「出雲の方言」を紹介するコーナー。
 みなさん、「ズウズウ弁」ってご存知ですか? 出雲の方言、「出雲弁」の別称です。「出雲弁」と言うよりも「ズウズウ弁」の方が通りがいいみたいですね(インパクトが大きいせい?)。
 では、「田舎言葉・ズウズウ弁」の日常会話をご披露いたしましょう♪(出雲へお越しの際には、ぜひ使ってください)

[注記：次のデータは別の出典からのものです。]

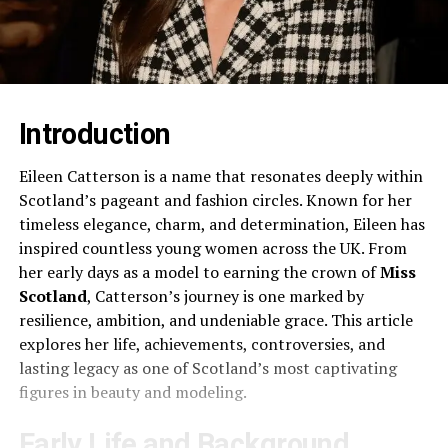
Introduction
Eileen Catterson is a name that resonates deeply within
Scotland’s pageant and fashion circles. Known for her
timeless elegance, charm, and determination, Eileen has
inspired countless young women across the UK. From
her early days as a model to earning the crown of
Miss
Scotland
, Catterson’s journey is one marked by
resilience, ambition, and undeniable grace. This article
explores her life, achievements, controversies, and
lasting legacy as one of Scotland’s most captivating
figures in beauty and modeling.
Early Life and Background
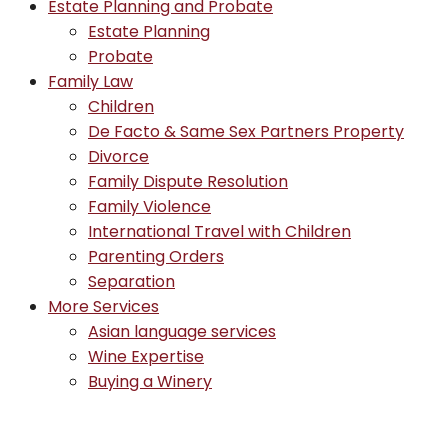
Estate Planning and Probate
Estate Planning
Probate
Family Law
Children
De Facto & Same Sex Partners Property
Divorce
Family Dispute Resolution
Family Violence
International Travel with Children
Parenting Orders
Separation
More Services
Asian language services
Wine Expertise
Buying a Winery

 併せて、出雲弁サイト「出雲弁の泉」もご覧下さい。登録語数も豊富で、しかも発音まで聞けちゃうんですよ♪
○出雲弁 ○標準語訳
〜昔は良かった〜
〜昔は良かった〜
「ただもの だんだん、 こないだも ごっつぉさんになーましてね。」 「いつも有りがとうございます。先日も御馳走になりまして。」
「なんがまいさん。」 「いいえどういたしまして。」
「まぁじ、ふらたの町もあっちこっち変わってきて、そこたぁじね道が出来ーし、川もおおけになーし、ほんね、むかしと全然ちがってきたがねー。」 「まぁまぁ、平田の町も あそこもここも変わってきて、いろんな所に道が出来て、川幅も広くなって、本当に昔と全然違ってきましたね。」
「こうで大雨がふっても、めずは出らんやーなーげなじね。」 「これで大雨が降っても、洪水は出なくなるそうですね。」
「えまんごろ、中の島はまだもうちょんぼし残っちょうだども、道路がふろなって、くーまがよけ通おやになって あぶねことだわ。」 「今頃、中の島町は 未だもう少し残っているけど、道路が広くなって車が多く通るようになって、危ないことですね。」
「おばば、ほんがほんがあるいちょーと殺さいじね。」 「お婆さん、のんびり歩いていると(車にひかれて)殺されますよ。」
「むかしゃ、おちらとしちょって よかっただもね。」 「昔はゆっくりとしていて、良かったんだけれどね。」
「そうだどもね、おばば なんでもかんでも、むかしゃよかったてて あんまり言いと、ちかごろのわけもんは気に入らんけん。」 「そうですけれど、お婆さん 何もかも昔は良かったとあんまり言うと、近ごろの若い人は気に入りませんよ。」
「長生きしーと、えろんげなことが変ってしまってついてえかれんわ。」 「長生きしていると いろんなことが変わってしまって 付いて行けませんね。」
「はやこと おじじのそばにえかなえけんわ。」 「早くお爺さんの近く(冥土)へ行かねばいけませんね。」
「まぁじ そぎゃんことえわずに長えきしてごしなはいね。」 「まぁまぁ そんなこと言わなくても 長生きをして下さいね。」
 
※「出雲のことば早わかり辞典」(牧野辰雄氏著)に掲載されているコラム「こばしま」を引用させていただきました。コラム「こばしま」は、「平田だんだん」の会で昭和60年から平成2年まで発行されていた季刊情報紙「平田ふるさと情報」に掲載分と、「平田ふるさと情報」の編集委員の一人でもあった地元童話作家の常松秀延先生のオリジナルな書き下ろしを転載したものです。
 ”こばしま”とは、平田弁で「昼食と夕食との中間食で午後3時〜4時ごろの食」と言う意味で別に「はしま」とも言われいます。